## Dataset entries
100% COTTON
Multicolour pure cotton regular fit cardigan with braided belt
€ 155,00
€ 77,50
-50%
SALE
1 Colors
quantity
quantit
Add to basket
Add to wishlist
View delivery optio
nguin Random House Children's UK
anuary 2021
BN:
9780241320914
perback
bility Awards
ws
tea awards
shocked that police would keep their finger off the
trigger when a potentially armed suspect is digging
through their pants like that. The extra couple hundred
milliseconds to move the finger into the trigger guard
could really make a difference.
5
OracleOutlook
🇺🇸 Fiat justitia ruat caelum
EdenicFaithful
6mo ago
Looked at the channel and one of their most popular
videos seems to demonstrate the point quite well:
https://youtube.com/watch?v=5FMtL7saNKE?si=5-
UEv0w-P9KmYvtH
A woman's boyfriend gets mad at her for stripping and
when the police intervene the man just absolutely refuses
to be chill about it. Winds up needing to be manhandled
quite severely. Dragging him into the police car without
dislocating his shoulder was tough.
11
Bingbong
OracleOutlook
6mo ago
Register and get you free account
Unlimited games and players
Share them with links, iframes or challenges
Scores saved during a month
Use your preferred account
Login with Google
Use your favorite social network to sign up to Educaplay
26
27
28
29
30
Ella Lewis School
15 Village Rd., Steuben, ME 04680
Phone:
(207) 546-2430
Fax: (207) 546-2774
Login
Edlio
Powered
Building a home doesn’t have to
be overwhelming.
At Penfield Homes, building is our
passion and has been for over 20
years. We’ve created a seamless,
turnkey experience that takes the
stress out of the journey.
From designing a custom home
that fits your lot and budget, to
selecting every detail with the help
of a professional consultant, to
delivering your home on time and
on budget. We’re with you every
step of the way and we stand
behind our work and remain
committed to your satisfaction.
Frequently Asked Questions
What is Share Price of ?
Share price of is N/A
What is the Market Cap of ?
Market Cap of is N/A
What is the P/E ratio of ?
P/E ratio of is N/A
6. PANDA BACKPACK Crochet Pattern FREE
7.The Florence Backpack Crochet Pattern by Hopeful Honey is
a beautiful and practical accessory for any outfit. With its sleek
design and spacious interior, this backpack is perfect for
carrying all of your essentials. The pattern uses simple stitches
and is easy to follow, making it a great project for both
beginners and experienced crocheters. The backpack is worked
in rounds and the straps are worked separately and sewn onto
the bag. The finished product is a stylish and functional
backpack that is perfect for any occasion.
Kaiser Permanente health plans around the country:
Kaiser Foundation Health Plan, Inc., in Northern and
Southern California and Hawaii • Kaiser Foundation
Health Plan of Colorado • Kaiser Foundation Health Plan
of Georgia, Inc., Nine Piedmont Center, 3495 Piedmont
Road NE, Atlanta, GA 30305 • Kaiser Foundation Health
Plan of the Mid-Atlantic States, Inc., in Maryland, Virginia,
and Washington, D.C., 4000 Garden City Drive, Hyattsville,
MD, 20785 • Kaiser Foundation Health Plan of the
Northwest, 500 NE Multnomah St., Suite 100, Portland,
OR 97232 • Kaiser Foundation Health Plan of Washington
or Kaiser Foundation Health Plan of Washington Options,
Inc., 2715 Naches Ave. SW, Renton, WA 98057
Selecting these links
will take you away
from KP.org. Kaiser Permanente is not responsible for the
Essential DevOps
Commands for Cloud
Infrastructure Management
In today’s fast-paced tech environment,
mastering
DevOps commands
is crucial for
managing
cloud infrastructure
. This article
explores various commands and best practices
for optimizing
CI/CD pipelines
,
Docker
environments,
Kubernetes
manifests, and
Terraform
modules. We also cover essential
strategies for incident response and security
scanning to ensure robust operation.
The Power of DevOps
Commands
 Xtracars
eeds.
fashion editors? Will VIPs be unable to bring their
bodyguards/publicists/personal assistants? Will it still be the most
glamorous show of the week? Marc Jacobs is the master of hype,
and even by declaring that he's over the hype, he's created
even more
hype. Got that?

## PROBLEM
Complete, exact output of the records is expected.

## OUTPUT FOR THIS TASK
100% COTTON
Multicolour pure cotton regular fit cardigan with braided belt
€ 155,00
€ 77,50
-50%
SALE
1 Colors
quantity
quantit
Add to basket
Add to wishlist
View delivery optio
nguin Random House Children's UK
anuary 2021
BN:
9780241320914
perback
bility Awards
ws
tea awards
shocked that police would keep their finger off the
trigger when a potentially armed suspect is digging
through their pants like that. The extra couple hundred
milliseconds to move the finger into the trigger guard
could really make a difference.
5
OracleOutlook
🇺🇸 Fiat justitia ruat caelum
EdenicFaithful
6mo ago
Looked at the channel and one of their most popular
videos seems to demonstrate the point quite well:
https://youtube.com/watch?v=5FMtL7saNKE?si=5-
UEv0w-P9KmYvtH
A woman's boyfriend gets mad at her for stripping and
when the police intervene the man just absolutely refuses
to be chill about it. Winds up needing to be manhandled
quite severely. Dragging him into the police car without
dislocating his shoulder was tough.
11
Bingbong
OracleOutlook
6mo ago
Register and get you free account
Unlimited games and players
Share them with links, iframes or challenges
Scores saved during a month
Use your preferred account
Login with Google
Use your favorite social network to sign up to Educaplay
26
27
28
29
30
Ella Lewis School
15 Village Rd., Steuben, ME 04680
Phone:
(207) 546-2430
Fax: (207) 546-2774
Login
Edlio
Powered
Building a home doesn’t have to
be overwhelming.
At Penfield Homes, building is our
passion and has been for over 20
years. We’ve created a seamless,
turnkey experience that takes the
stress out of the journey.
From designing a custom home
that fits your lot and budget, to
selecting every detail with the help
of a professional consultant, to
delivering your home on time and
on budget. We’re with you every
step of the way and we stand
behind our work and remain
committed to your satisfaction.
Frequently Asked Questions
What is Share Price of ?
Share price of is N/A
What is the Market Cap of ?
Market Cap of is N/A
What is the P/E ratio of ?
P/E ratio of is N/A
6. PANDA BACKPACK Crochet Pattern FREE
7.The Florence Backpack Crochet Pattern by Hopeful Honey is
a beautiful and practical accessory for any outfit. With its sleek
design and spacious interior, this backpack is perfect for
carrying all of your essentials. The pattern uses simple stitches
and is easy to follow, making it a great project for both
beginners and experienced crocheters. The backpack is worked
in rounds and the straps are worked separately and sewn onto
the bag. The finished product is a stylish and functional
backpack that is perfect for any occasion.
Kaiser Permanente health plans around the country:
Kaiser Foundation Health Plan, Inc., in Northern and
Southern California and Hawaii • Kaiser Foundation
Health Plan of Colorado • Kaiser Foundation Health Plan
of Georgia, Inc., Nine Piedmont Center, 3495 Piedmont
Road NE, Atlanta, GA 30305 • Kaiser Foundation Health
Plan of the Mid-Atlantic States, Inc., in Maryland, Virginia,
and Washington, D.C., 4000 Garden City Drive, Hyattsville,
MD, 20785 • Kaiser Foundation Health Plan of the
Northwest, 500 NE Multnomah St., Suite 100, Portland,
OR 97232 • Kaiser Foundation Health Plan of Washington
or Kaiser Foundation Health Plan of Washington Options,
Inc., 2715 Naches Ave. SW, Renton, WA 98057
Selecting these links
will take you away
from KP.org. Kaiser Permanente is not responsible for the
Essential DevOps
Commands for Cloud
Infrastructure Management
In today’s fast-paced tech environment,
mastering
DevOps commands
is crucial for
managing
cloud infrastructure
. This article
explores various commands and best practices
for optimizing
CI/CD pipelines
,
Docker
environments,
Kubernetes
manifests, and
Terraform
modules. We also cover essential
strategies for incident response and security
scanning to ensure robust operation.
The Power of DevOps
Commands
 Xtracars
eeds.
fashion editors? Will VIPs be unable to bring their
bodyguards/publicists/personal assistants? Will it still be the most
glamorous show of the week? Marc Jacobs is the master of hype,
and even by declaring that he's over the hype, he's created
even more
hype. Got that?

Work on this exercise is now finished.